Upgrades
Guidance for low downtime updates.
- The non-active tools & bots servers should be updated first if possible. These can be rebooted freely.
- Decide whether to do a DC failover (only needed for larger upgrades with likely long downtime (Major Version Changes).
- If not doing a DC failover, decide whether to failover just traffic, this will make services a bit faster as there is a lot of latency between the DB.
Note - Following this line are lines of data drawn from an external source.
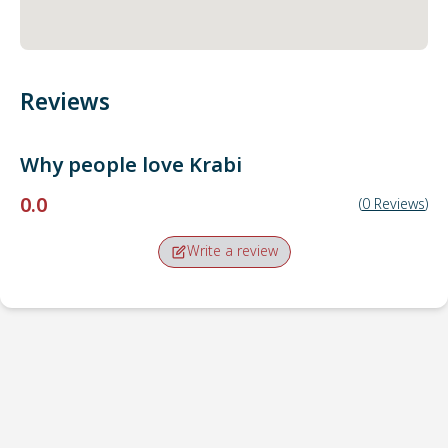
Reviews
Why people love
Krabi
0.0
(
0
Reviews
)
Write a review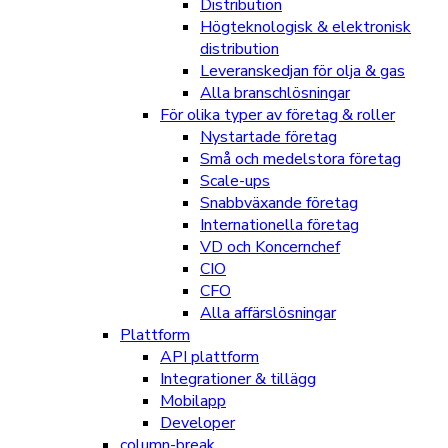
Distribution
Högteknologisk & elektronisk
distribution
Leveranskedjan för olja & gas
Alla branschlösningar
För olika typer av företag & roller
Nystartade företag
Små och medelstora företag
Scale-ups
Snabbväxande företag
Internationella företag
VD och Koncernchef
CIO
CFO
Alla affärslösningar
Plattform
API plattform
Integrationer & tillägg
Mobilapp
Developer
column-break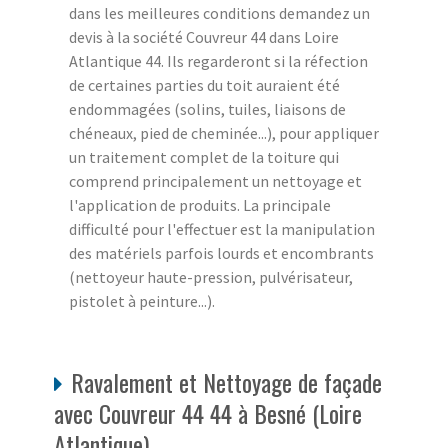
dans les meilleures conditions demandez un
devis à la société Couvreur 44 dans Loire
Atlantique 44. Ils regarderont si la réfection
de certaines parties du toit auraient été
endommagées (solins, tuiles, liaisons de
chéneaux, pied de cheminée...), pour appliquer
un traitement complet de la toiture qui
comprend principalement un nettoyage et
l'application de produits. La principale
difficulté pour l'effectuer est la manipulation
des matériels parfois lourds et encombrants
(nettoyeur haute-pression, pulvérisateur,
pistolet à peinture...).
Ravalement et Nettoyage de façade
avec Couvreur 44 44 à Besné (Loire
Atlantique)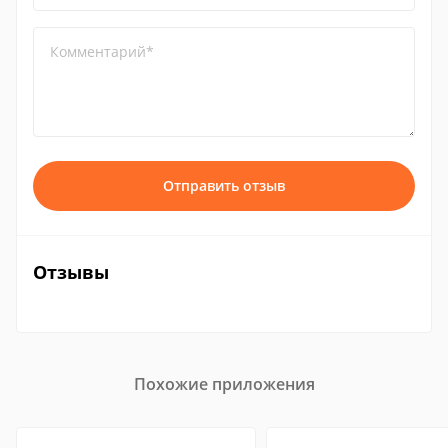
Комментарий*
Отправить отзыв
Отзывы
Похожие приложения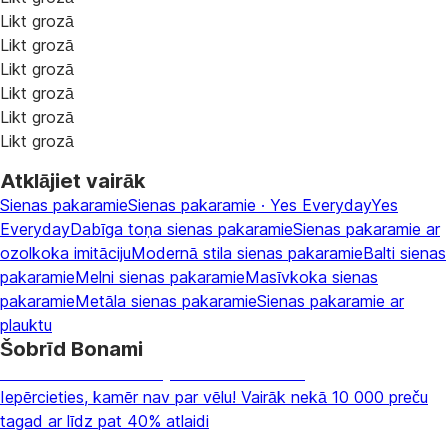
Likt grozā
Likt grozā
Likt grozā
Likt grozā
Likt grozā
Likt grozā
Atklājiet vairāk
Sienas pakaramie
Sienas pakaramie · Yes Everyday
Yes
Everyday
Dabīga toņa sienas pakaramie
Sienas pakaramie ar
ozolkoka imitāciju
Modernā stila sienas pakaramie
Balti sienas
pakaramie
Melni sienas pakaramie
Masīvkoka sienas
pakaramie
Metāla sienas pakaramie
Sienas pakaramie ar
plauktu
Šobrīd Bonami
Summer Sale: līdz pat 40% atlaide
Iepērcieties, kamēr nav par vēlu! Vairāk nekā 10 000 preču
tagad ar līdz pat 40% atlaidi
Dārzs izdevīgāk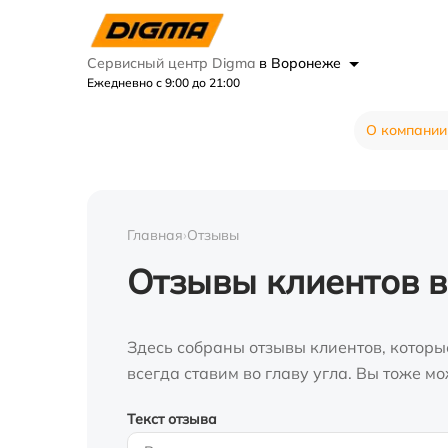
Сервисный центр Digma
в Воронеже
Ежедневно с 9:00 до 21:00
О компании
Главная
›
Отзывы
Отзывы клиентов 
Здесь собраны отзывы клиентов, которы
всегда ставим во главу угла. Вы тоже 
Текст отзыва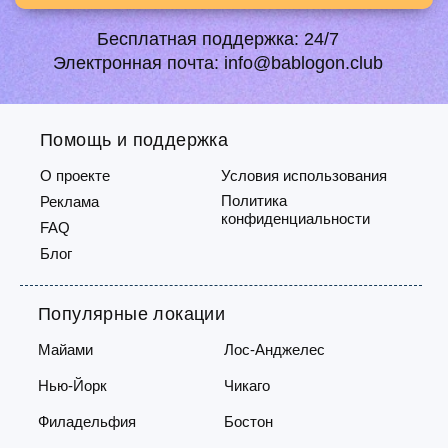
Бесплатная поддержка:
24/7
Электронная почта:
info@bablogon.club
Помощь и поддержка
О проекте
Условия использования
Политика
Реклама
конфиденциальности
FAQ
Блог
Популярные локации
Майами
Лос-Анджелес
Нью-Йорк
Чикаго
Филадельфия
Бостон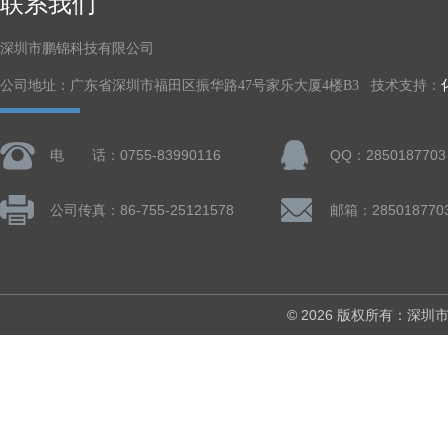
联系我们
深圳市鹏锦科技有限公司
公司地址：广东省深圳市福田区振华路47号家乐大厦4楼B3 技术支持：
电 话：0755-83990116
QQ：2850187703
公司传真：86-755-25121578
邮箱：285018770
© 2026 版权所有：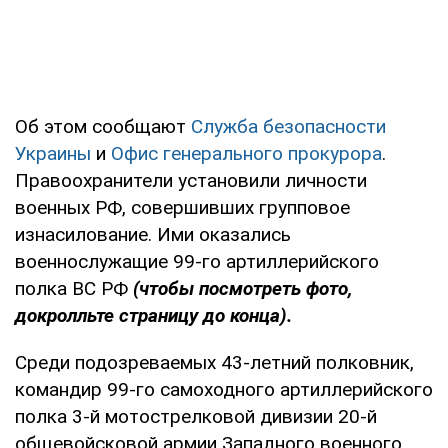
Об этом сообщают
Служба безопасности
Украины
и
Офис генерального прокурора
.
Правоохранители установили личности
военных РФ, совершивших групповое
изнасилование. Ими оказались
военнослужащие 99-го артиллерийского
полка ВС РФ
(чтобы посмотреть фото,
докролльте страницу до конца).
Среди подозреваемых 43-летний полковник,
командир 99-го самоходного артиллерийского
полка 3-й мотострелковой дивизии 20-й
общевойсковой армии Западного военного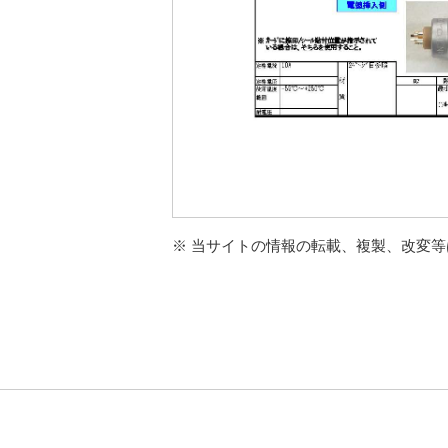
※ 当サイトの情報の転載、複製、改変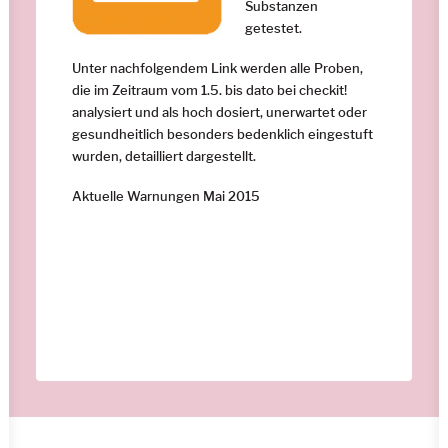
Substanzen
getestet.
Unter nachfolgendem Link werden alle Proben,
die im Zeitraum vom 1.5. bis dato bei checkit!
analysiert und als hoch dosiert, unerwartet oder
gesundheitlich besonders bedenklich eingestuft
wurden, detailliert dargestellt.
Aktuelle Warnungen Mai 2015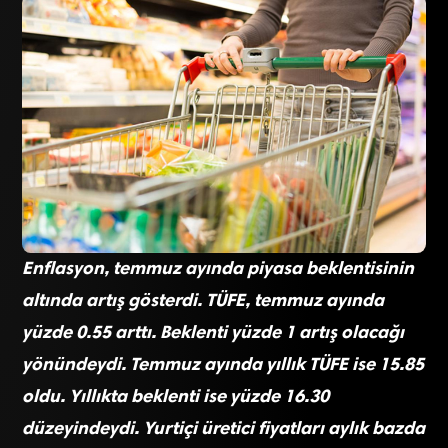
Enflasyon, temmuz ayında piyasa beklentisinin
altında artış gösterdi. TÜFE, temmuz ayında
yüzde 0.55 arttı. Beklenti yüzde 1 artış olacağı
yönündeydi. Temmuz ayında yıllık TÜFE ise 15.85
oldu. Yıllıkta beklenti ise yüzde 16.30
düzeyindeydi. Yurtiçi üretici fiyatları aylık bazda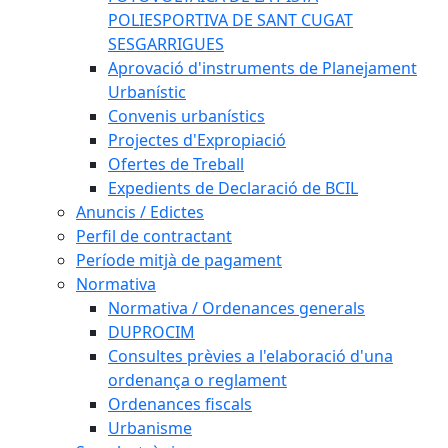
POLIESPORTIVA DE SANT CUGAT
SESGARRIGUES
Aprovació d'instruments de Planejament
Urbanístic
Convenis urbanístics
Projectes d'Expropiació
Ofertes de Treball
Expedients de Declaració de BCIL
Anuncis / Edictes
Perfil de contractant
Període mitjà de pagament
Normativa
Normativa / Ordenances generals
DUPROCIM
Consultes prèvies a l'elaboració d'una
ordenança o reglament
Ordenances fiscals
Urbanisme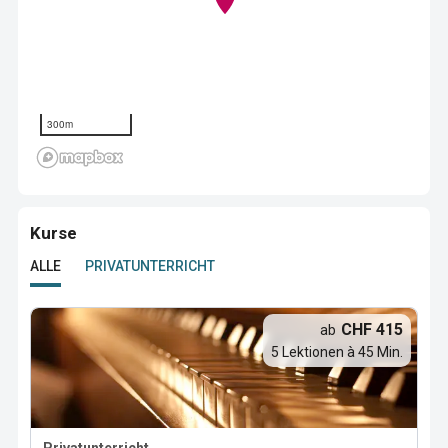
300m
Kurse
ALLE
PRIVATUNTERRICHT
CHF 415
ab
5 Lektionen à 45 Min.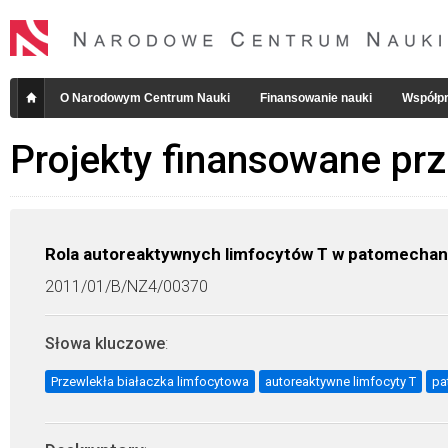
O Narodowym Centrum Nauki
Finansowanie nauki
Współpr
Projekty finansowane pr
Rola autoreaktywnych limfocytów T w patomechani
2011/01/B/NZ4/00370
Słowa kluczowe
:
Przewlekła białaczka limfocytowa
autoreaktywne limfocyty T
pa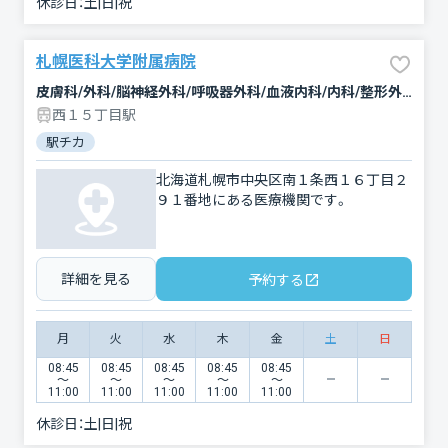
休診日：
土|日|祝
札幌医科大学附属病院
皮膚科/外科/脳神経外科/呼吸器外科/血液内科/内科/整形外科/乳腺外科/リハビリテーション/耳鼻咽喉科/歯科口腔外科/精神科・神経科/救急科/神経内科/婦人科/泌尿器科/放射線科/産科/消化器科/小児科/眼科/心臓血管外科/形成外科/麻酔科/循環器科/呼吸器内科
西１５丁目駅
駅チカ
北海道札幌市中央区南１条西１６丁目２
９１番地にある医療機関です。
詳細を見る
予約する
月
火
水
木
金
土
日
08:45
08:45
08:45
08:45
08:45
〜
〜
〜
〜
〜
11:00
11:00
11:00
11:00
11:00
休診日：
土|日|祝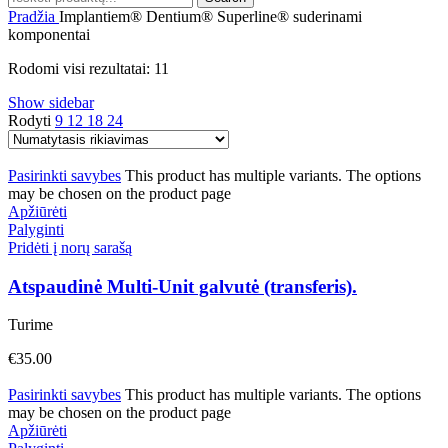
Pradžia
Implantiem® Dentium® Superline® suderinami
komponentai
Rodomi visi rezultatai: 11
Show sidebar
Rodyti
9
12
18
24
Pasirinkti savybes
This product has multiple variants. The options
may be chosen on the product page
Apžiūrėti
Palyginti
Pridėti į norų sarašą
Atspaudinė Multi-Unit galvutė (transferis).
Turime
€
35.00
Pasirinkti savybes
This product has multiple variants. The options
may be chosen on the product page
Apžiūrėti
- Databases should only be restarted carefully and will come back in read only
Standard Procedure[edit | edit source]
- Upgrade & Reboot the passive bots & tools server
- Upgrade & reboot the primary bots server
- depool the passive DB from Phab
- stop mysql on the pasive DB, upgrade & reboot
- confirm the passive DB is replicating fine
- stop phd on the primary toolserver
- place phab & active DB in read only, repool the passive DB
- confirm replication is up to date and mark the active DB as down in Phab
- reboot the primary DB & Toolserver
- confirm replication is connected
- remove DB read only
- restore phab to RW with a master-replica setup.
- start phd on the primary toolserver
Traffic Failover[edit | edit source]
- lower the load balancing session affinity
- Upgrade & Reboot the passive bots & tools server
- disable the primary bots server in the LB pool
- Upgrade & reboot the primary bots server
- enable the primary bots server in the LB pool
- depool the passive DB from Phab
- stop mysql on the pasive DB, upgrade & reboot
- confirm the passive DB is replicating fine
- stop phd on the primary toolserver
- place phab & active DB in read only, repool the passive DB
- disable the primary toolserver in the LB pool
- confirm replication is up to date and mark the active DB as down in Phab
- reboot the primary DB & Toolserver
- confirm replication is connected
- remove DB read only
- enable the primary toolserver in the LB pool
- restore phab to RW with a master-replica setup.
- start phd on both toolservers
- raise the load balancing session affinity
DC Failover[edit | edit source]
- Upgrade & Reboot the passive bots & tools server
- depool the passive DB from Phab
- stop mysql on the pasive DB, upgrade & reboot
- confirm the passive DB is replicating fine
- repool the passive DB
- switch DNS to the passive DC
- disable services in the active DC
- run the backup scripts in the active DC
- stop phd on the primary toolserver
- restore backups for non replicated systems
- confirm replication is up to date and mark the active DB as down in Phab
- reverse the direction of replication
- promote the replica DB to master
- confirm replication status
- reboot the primary DB & Toolserver
- confirm replication is connected
- remove new master DB & Phab read only
- repeat with roles swapped to failback